Reducing the voltage conversion links of the collection system and reducing the insulation level of the alternating current collection system is a core factor for meeting the economic collection. The low-voltage alternating current collection has better comprehensive performance in the aspect of small-capacity and short-distance new energy collection, and the direct current collection has more technical advantages in the aspect of large-capacity and long-distance new energy collection. For large-capacity long-distance new energy stations, a simple full direct current collection mode can also lead to higher investment cost.

Disclosure of Invention

Aiming at the problems, the invention aims to provide an AC/DC hybrid collection DC serial-connection sending-out main wiring system of a large-scale new energy source with reliability, flexibility and economy and a starting method thereof.

In order to achieve the above purpose, the present invention proposes the following technical solutions: an ac-dc hybrid sink dc serial outgoing main junction system comprising: the system comprises an alternating current collection module, a direct current collection module, a mixed direct current collection module and a direct current output module; the alternating current collection module is used for collecting alternating current signals of the near-area new energy station alternating current system; the direct current collection module is used for collecting direct current signals of a direct current system of the remote-area new energy station; the mixed direct current collection module is used for respectively converting the electric signals in the alternating current collection module and the direct current collection module into direct current signals and collecting the direct current signals in a serial connection mode; the direct current output module is used for outputting the direct current signals collected by the mixed direct current collection module.

Further, the hybrid direct current collection module comprises an alternating current-direct current converter and a direct current-direct current converter, wherein the alternating current-direct current converter is used for converting electric signals of the alternating current collection module, and the direct current-direct current converter is used for converting electric signals of the direct current collection module.

Further, the ac collecting module includes a plurality of ac fans connected in parallel to form the ac system, and collects the power signal of the ac system and converts the power signal into a dc signal through the ac-dc converter.

Further, the direct current collection module comprises a plurality of direct current fans, the direct current fans are connected in series to form the direct current system, and power signals of the direct current system are collected and converted into direct current signals through the direct current-direct current converter.

Further, the ac-dc converter includes a connection transformer, an upper bridge arm reactor, a lower bridge arm reactor, an upper bridge arm converter valve, a lower bridge arm converter valve, a first dc isolating switch and a second dc isolating switch, wherein an input end of the connection transformer is connected with the ac collecting module, an output end of the connection transformer is respectively connected with input ends of the upper bridge arm reactor and the lower bridge arm reactor of each phase, an output end of the upper bridge arm reactor is connected with an input end of the upper bridge arm converter valve, an output end of the lower bridge arm reactor is connected with an input end of the lower bridge arm converter valve, and an output end of the upper bridge arm converter valve is connected with an anode dc bus through the first dc isolating switch or an output end of the lower bridge arm converter valve is connected with a cathode dc bus through the second dc isolating switch.

Further, when the output end of the upper bridge arm converter valve is connected with the positive electrode direct current bus through the first direct current isolating switch, the output end of the lower bridge arm converter valve is connected with the direct-direct current converter through the second direct current isolating switch; when the output end of the lower bridge arm converter valve is connected with the negative electrode direct current bus through the second direct current isolating switch, the output end of the upper bridge arm converter valve is connected with the direct current-direct current converter through the first direct current isolating switch, and the first direct current isolating switch or the second direct current isolating switch is connected with the direct current-direct current converter through the third direct current isolating switch.

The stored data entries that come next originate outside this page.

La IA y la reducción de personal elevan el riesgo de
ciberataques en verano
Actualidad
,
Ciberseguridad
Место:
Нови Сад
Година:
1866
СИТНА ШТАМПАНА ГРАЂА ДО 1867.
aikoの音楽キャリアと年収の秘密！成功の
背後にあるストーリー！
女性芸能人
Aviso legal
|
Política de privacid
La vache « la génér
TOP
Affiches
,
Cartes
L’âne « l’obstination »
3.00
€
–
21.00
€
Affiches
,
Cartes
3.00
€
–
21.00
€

Further, a current limiting reactor is arranged between the first direct current isolating switch or the second direct current isolating switch and the direct current bus, the input ends of the first direct current isolating switch and the second direct current isolating switch are connected through a first quick bypass switch, and the output ends of the first direct current isolating switch and the second direct current isolating switch are connected through a fourth direct current isolating switch.

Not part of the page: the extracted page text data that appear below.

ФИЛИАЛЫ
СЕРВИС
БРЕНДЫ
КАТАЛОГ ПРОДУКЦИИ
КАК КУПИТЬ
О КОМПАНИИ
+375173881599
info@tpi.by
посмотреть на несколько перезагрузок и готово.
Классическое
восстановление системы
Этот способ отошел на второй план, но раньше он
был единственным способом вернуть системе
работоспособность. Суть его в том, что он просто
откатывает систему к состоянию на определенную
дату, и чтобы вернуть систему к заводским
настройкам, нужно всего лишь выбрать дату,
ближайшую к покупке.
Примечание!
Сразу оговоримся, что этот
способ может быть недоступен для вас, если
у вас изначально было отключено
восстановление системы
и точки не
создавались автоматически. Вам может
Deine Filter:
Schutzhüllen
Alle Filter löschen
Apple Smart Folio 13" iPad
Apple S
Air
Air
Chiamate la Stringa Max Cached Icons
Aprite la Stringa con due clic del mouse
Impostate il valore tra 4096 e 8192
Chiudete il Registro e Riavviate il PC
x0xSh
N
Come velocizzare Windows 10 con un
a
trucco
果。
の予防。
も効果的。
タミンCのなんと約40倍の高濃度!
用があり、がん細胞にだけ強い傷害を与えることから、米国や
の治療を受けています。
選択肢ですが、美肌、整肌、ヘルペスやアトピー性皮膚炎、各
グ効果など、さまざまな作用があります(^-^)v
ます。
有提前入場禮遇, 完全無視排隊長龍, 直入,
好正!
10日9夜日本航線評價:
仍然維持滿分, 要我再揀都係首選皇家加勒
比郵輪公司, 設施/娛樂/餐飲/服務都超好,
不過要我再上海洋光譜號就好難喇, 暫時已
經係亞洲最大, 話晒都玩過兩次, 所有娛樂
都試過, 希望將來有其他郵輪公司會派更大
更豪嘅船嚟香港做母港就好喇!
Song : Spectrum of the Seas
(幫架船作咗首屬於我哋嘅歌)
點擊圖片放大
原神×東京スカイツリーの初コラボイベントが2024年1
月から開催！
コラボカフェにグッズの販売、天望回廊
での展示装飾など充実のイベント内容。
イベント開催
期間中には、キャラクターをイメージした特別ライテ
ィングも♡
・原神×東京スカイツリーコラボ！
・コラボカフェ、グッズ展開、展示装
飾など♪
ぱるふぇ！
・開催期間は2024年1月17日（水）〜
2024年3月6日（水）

Further, the direct-direct current converter comprises a first direct current capacitor, a direct current reactor, a first thyristor converter valve, a second thyristor converter valve and a soft direct current converter valve; the direct current collection module is connected with the first direct current capacitor in parallel, the positive electrode end of the direct current collection module is connected with a positive electrode bus through the direct current reactor and the first thyristor converter valve in sequence, the negative electrode end of the direct current collection module is connected with a negative electrode bus through the second thyristor converter valve in sequence, and the first thyristor converter valve and the second thyristor converter valve are connected through the flexible direct current converter valve.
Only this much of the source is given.